Back at the old First Republic site in East Newark, Smith said the borough has been in and out of court with Alma in efforts to get the company to properly secure the property against the potential of breakins and fire.

“They had to make sure that the buildings were boarded up safely, that all the electric was taken out, that the gas and water were shut off [with one exception], that nothing combustible was stored there,” Smith said.

As a safeguard that would allow two wireless companies to place antennas on the roof of two buildings, Smith said that Alma “had to put in a sprinkler system for the two cell towers within the stairwells that provide a means of egress for each building so you’d have a self-contained fire suppression system.”

Most of the infractions cited by the borough were fire code violations, according to Smith.

The mayor said the amount of the fines “mushroomed” over time, from the initial citations, as the company continued to contest the allegations, “and it took almost three years to cure all the violations.”

After initially engaging attorney Thomas Wall as special counsel in the matter, the borough later assigned its municipal prosecutor Michael Cifelli to take over, on the premise that as a specialist in environmental law in his private practice, Cifelli could expedite the case.

Legal fees will be part of the settlement agreement with Alma approved by the court, the mayor said.

Alma was represented in court by Dover attorney Vincent Nuzzi, who represented one of two N.J. state troopers who lost their jobs in the aftermath of being involved in a high-speed escort of a caravan of luxury cars along the Garden State Parkway in March 2012.

Now that this distraction appears to be settled, the borough can again refocus on its negotiations with Alma on what will happen to the former factory complex.

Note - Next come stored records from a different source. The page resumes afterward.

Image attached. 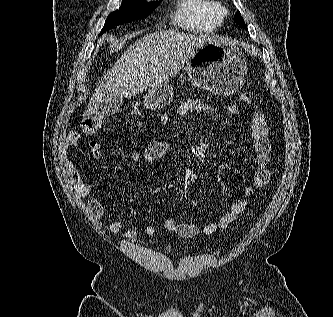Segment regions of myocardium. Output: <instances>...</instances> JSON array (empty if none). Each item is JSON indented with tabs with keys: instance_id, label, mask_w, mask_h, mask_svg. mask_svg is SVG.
Masks as SVG:
<instances>
[{
	"instance_id": "myocardium-1",
	"label": "myocardium",
	"mask_w": 333,
	"mask_h": 317,
	"mask_svg": "<svg viewBox=\"0 0 333 317\" xmlns=\"http://www.w3.org/2000/svg\"><path fill=\"white\" fill-rule=\"evenodd\" d=\"M221 13H222L223 15H226V14H227V9H226L225 7H223V6H221Z\"/></svg>"
}]
</instances>
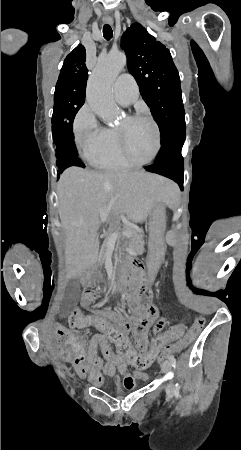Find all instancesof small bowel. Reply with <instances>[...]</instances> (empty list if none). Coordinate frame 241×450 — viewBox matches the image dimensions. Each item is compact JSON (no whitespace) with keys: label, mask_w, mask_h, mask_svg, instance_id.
<instances>
[{"label":"small bowel","mask_w":241,"mask_h":450,"mask_svg":"<svg viewBox=\"0 0 241 450\" xmlns=\"http://www.w3.org/2000/svg\"><path fill=\"white\" fill-rule=\"evenodd\" d=\"M81 304L84 308L90 309L94 307V302L97 299V293L89 287V284H83ZM128 307H144V311L133 313V323L131 324L127 318L129 311L122 309L120 313L112 310L99 311L94 309L107 318L106 324H118V333H127L129 329L133 331L134 347H148V337L145 325H152V333H157L163 325L170 323L168 316H155L157 305L154 298H128ZM139 314L140 316H136ZM88 316V315H87ZM96 325H81L76 328H85ZM184 331V330H179ZM57 335L64 336L67 333L66 328L61 327L55 330ZM105 333H97L93 335L89 341H86L85 336L69 332L67 333L66 342L60 354L71 360L75 366L77 373L81 376H88L89 381L94 385H99L103 381V376H113L119 373L123 376V386L128 389L136 387L135 379L147 381L149 376L142 371L129 370V362L123 361L122 356H112L113 348L109 347L108 342L104 339ZM129 338V337H128ZM130 341V339H129ZM131 342V341H130ZM55 347L60 345L58 340L52 343ZM101 352L102 357L98 355ZM162 352V351H161Z\"/></svg>","instance_id":"c3829d8e"}]
</instances>
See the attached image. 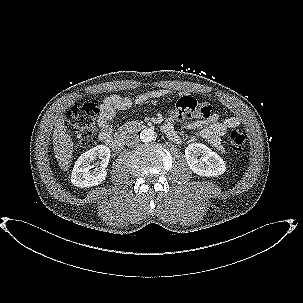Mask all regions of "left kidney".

Both sides had five years to conclude a redevelopment agreement for the site, but now, according to Smith, “we’re well into our seventh or eighth year” of talks.

Smith said Alma initially intended to convert the industrial buildings – which have been registered as federal historic landmarks – to several hundred residential condominium apartments but when the real estate market turned sour in 2008, the company proposed switching to rental units.

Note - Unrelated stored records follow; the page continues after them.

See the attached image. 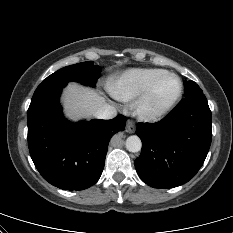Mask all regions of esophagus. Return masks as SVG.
<instances>
[{"mask_svg": "<svg viewBox=\"0 0 233 233\" xmlns=\"http://www.w3.org/2000/svg\"><path fill=\"white\" fill-rule=\"evenodd\" d=\"M126 131L128 133H134L135 132V124H134V122L132 120H127Z\"/></svg>", "mask_w": 233, "mask_h": 233, "instance_id": "34e87169", "label": "esophagus"}]
</instances>
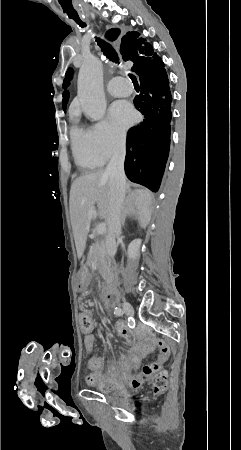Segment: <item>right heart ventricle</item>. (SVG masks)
Returning <instances> with one entry per match:
<instances>
[{
  "mask_svg": "<svg viewBox=\"0 0 241 450\" xmlns=\"http://www.w3.org/2000/svg\"><path fill=\"white\" fill-rule=\"evenodd\" d=\"M93 127L74 124L70 130L71 146L74 159L82 168L102 166L105 161L100 159L92 150L91 139Z\"/></svg>",
  "mask_w": 241,
  "mask_h": 450,
  "instance_id": "right-heart-ventricle-1",
  "label": "right heart ventricle"
}]
</instances>
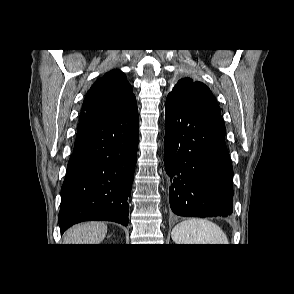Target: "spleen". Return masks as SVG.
Returning a JSON list of instances; mask_svg holds the SVG:
<instances>
[{
	"instance_id": "spleen-1",
	"label": "spleen",
	"mask_w": 294,
	"mask_h": 294,
	"mask_svg": "<svg viewBox=\"0 0 294 294\" xmlns=\"http://www.w3.org/2000/svg\"><path fill=\"white\" fill-rule=\"evenodd\" d=\"M171 237L176 244H229L217 224L200 218H190L177 224Z\"/></svg>"
}]
</instances>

Representatives of the borough and the company squabbled over the configuration and number of on-site parking spaces and over the tax abatement sought by Alma.

Smith said that while the borough was willing to go along with some form of an abatement, it had to be assured that it would be getting enough money to cover all the municipal costs associated with the project, particularly educating children living at the site.

At times, Smith said, discussions back and forth became heated and, finally, “we got to the point where we only had the lawyers and planners meet.”

Smith said he couldn’t recall when the last negotiation session was held.

The borough is also battling with Alma on another front – real estate taxes. Alma is appealing the taxes on its property from 2008 through to the current year, according to Smith.